就職する高校生の約4割が3年以内に離職しているという調査結果があります。
 大学生ではその割合が約3割と多少減少はしてはいるものの、不満を抱えて仕事を続けたり、何かしらの諦めや妥協をしながら仕事をしている人が全体の半数以上を占めている可能性が高いと思います。
 これが社会の当たり前だ、社会は厳しいところだというのは簡単ですが、この問題について、今一度しっかりと考えておく必要があると思います。 

 実際に離職した元生徒に話を聞いてみると、ほとんどの場合、人間関係が理由でした。
 では、喧嘩をしたり、意見の相違があったりしたのかと聞くと、「喧嘩もしていないし、仲が悪いわけではないけど何か嫌になってしまった」と、これもまたほとんどの場合そう答えます。
 さらに詳しく聞くと、「悪い噂を流された」「自分はそんなキャラじゃないのに」といったことを話します。
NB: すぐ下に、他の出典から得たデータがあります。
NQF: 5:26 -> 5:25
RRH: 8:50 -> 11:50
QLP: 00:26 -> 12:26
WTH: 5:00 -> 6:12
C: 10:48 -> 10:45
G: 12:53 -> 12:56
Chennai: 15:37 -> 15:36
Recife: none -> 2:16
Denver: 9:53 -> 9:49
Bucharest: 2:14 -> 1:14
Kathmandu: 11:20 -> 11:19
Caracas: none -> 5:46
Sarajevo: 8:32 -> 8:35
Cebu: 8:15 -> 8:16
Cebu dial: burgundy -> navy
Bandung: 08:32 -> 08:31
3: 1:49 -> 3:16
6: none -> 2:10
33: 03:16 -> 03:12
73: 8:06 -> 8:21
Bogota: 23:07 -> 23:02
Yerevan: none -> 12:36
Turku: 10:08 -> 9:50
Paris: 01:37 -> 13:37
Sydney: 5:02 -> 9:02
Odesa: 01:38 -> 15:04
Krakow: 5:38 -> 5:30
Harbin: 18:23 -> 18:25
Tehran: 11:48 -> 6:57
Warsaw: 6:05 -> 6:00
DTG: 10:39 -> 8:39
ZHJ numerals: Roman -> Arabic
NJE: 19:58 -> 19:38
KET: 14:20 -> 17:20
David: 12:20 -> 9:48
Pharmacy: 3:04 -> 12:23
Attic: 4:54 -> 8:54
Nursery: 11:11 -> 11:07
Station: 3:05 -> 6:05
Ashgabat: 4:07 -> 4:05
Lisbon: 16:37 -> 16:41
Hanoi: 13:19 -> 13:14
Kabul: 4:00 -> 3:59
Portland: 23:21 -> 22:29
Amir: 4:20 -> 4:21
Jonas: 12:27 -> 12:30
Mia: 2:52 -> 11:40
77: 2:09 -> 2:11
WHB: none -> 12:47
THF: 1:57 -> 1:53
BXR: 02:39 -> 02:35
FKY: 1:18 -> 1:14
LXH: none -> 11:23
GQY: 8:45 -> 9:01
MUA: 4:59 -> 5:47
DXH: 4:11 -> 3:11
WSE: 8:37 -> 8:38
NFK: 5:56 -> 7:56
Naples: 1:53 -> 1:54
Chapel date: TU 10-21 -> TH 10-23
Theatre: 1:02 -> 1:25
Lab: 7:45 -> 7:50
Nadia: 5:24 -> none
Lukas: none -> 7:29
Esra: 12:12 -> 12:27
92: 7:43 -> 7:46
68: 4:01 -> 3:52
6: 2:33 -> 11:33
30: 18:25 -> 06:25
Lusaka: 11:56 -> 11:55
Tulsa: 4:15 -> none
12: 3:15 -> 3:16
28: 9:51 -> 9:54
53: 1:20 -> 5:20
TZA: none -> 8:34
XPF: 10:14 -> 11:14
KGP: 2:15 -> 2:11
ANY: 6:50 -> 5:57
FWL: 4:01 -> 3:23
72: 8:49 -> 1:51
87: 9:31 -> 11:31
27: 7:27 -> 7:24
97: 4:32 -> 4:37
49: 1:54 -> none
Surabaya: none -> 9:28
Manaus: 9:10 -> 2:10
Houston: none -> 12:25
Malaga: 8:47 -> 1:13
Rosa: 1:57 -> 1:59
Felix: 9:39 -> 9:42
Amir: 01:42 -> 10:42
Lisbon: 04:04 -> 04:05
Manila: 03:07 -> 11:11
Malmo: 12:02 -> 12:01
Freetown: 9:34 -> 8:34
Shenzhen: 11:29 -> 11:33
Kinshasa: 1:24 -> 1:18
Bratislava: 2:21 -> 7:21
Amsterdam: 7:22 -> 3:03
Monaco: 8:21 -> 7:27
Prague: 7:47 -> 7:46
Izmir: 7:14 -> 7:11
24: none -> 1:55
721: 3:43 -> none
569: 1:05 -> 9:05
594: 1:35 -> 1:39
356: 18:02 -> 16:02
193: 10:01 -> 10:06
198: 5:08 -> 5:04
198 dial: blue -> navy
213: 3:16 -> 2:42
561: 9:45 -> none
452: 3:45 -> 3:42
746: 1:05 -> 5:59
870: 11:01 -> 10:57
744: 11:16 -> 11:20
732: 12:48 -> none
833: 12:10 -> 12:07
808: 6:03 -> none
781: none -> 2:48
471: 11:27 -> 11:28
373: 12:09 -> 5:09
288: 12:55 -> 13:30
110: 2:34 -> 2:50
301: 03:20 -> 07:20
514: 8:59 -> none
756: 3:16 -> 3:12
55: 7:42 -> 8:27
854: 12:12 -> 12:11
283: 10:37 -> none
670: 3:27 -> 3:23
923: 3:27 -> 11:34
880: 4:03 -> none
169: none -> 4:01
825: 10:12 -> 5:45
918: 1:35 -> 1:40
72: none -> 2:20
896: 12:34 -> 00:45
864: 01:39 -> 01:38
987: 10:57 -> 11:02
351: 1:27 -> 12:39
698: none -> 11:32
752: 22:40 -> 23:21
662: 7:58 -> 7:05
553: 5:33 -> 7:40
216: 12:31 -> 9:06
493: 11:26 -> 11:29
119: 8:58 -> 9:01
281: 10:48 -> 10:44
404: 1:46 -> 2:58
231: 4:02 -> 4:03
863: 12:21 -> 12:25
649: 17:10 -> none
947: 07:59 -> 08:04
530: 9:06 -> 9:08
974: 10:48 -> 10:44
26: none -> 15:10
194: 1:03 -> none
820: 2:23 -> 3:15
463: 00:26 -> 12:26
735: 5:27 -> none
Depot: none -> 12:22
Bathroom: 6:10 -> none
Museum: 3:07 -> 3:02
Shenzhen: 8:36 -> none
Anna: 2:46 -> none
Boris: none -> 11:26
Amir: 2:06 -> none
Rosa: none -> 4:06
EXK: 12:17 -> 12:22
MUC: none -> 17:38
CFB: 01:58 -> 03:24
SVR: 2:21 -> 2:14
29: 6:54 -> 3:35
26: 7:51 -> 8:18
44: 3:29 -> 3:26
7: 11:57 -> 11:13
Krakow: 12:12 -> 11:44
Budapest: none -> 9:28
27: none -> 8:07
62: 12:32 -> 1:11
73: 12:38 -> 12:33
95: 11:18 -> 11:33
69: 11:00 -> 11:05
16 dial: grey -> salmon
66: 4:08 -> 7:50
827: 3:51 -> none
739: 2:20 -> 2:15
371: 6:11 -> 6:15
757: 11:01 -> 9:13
 このことから、離職の本質的な理由は自分自身のキャラクターに不満があることだと推測できます。
 この「キャラクター不満」の状態を少し説明したいと思います。
 仮に、高校ではみんなから頼られるようなキャラクターだとします。勉強やスポーツなどはそこまで得意ではないのですが、堂々とした態度と曲がったことが嫌いな性格で周囲から信頼されているという女子がいたとします。
 
 その子のキャラクターは一言でいうと「頼りになる姉御肌」です。
 
 しかし、高校で何度も面接練習を行い、一般化された「いい人」を演じて就職してしまったため、就職先では「そこまで優秀ではないけど、真面目でハキハキした可愛い子」として職場デビューをしてしまいます。
 就職前は明るい表情で結果を報告していたその子は、就職後、このギャップに苦しみ、数カ月後には離職。現在は別の仕事を転々としています。

 いかがでしょうか。実際、こういった境遇に立たされる生徒は多く感じます。

 今の職場におけるキャラクターに満足していればいいのですが、高校に通っていた頃のキャラクターとはどうにも交じり合わない職種に就いたと報告を受けたとき「精神的に追い込まれていないだろうか」と心配になってしまいます。
  
 岡田斗司夫氏は著書「いい人戦略」で、キャラクター・コンテンツ・コミュニティを3要素として挙げ、まずは「いい人」というキャラクターを作るべきだと述べています。
 これはコンテンツを一から伸ばすのは難しく、コンテンツがないとコミュニティを築くことが困難であることを理由としています。

 たしかに、「いい人」であるキャラクターを演じることで、コンテンツやコミュニティを伸ばすことができますし、同時に「特別何かできるわけじゃないけど、あいつに頼んでみよう」から始まることも理解できます。
 しかし、全員がいい人戦略を選択できるとは思えません。それなりの立場やある程度のコミュニティが出来上がってしまっている場合、戦略の変更にそれなりのコストが発生してしまいます。
 
 子どもであればなおさらで、それまでのことをすべて知っている同級生や同年代が周囲にいたり、学校・家庭の世間体を気にしたりすることで、いい人というキャラクターに移行したくても、精神的なコストを支払うことをできず、キャラクター不満に陥るというのが実情です。
 岡田氏本人も「全員」を対象にしていないとは述べているものの、学校としては指導に取り入れにくいのもまた事実です。

 自分が納得のいくキャラクターをつくり、外に向けて発信し、それが評価されるまでには、キャラクター作成から周囲の評価までの過程を何度か(何度も)繰り返す必要があります。

 「納得できる家を建てるには三軒立てないとわからない」とはよくいったもので、納得のいくキャラクターを作るためには、繰り返しキャラクター設定を行う必要があるように感じます。
 それは同時に、学校はそういった活動に協力するべきだということにもつながるのではないでしょうか。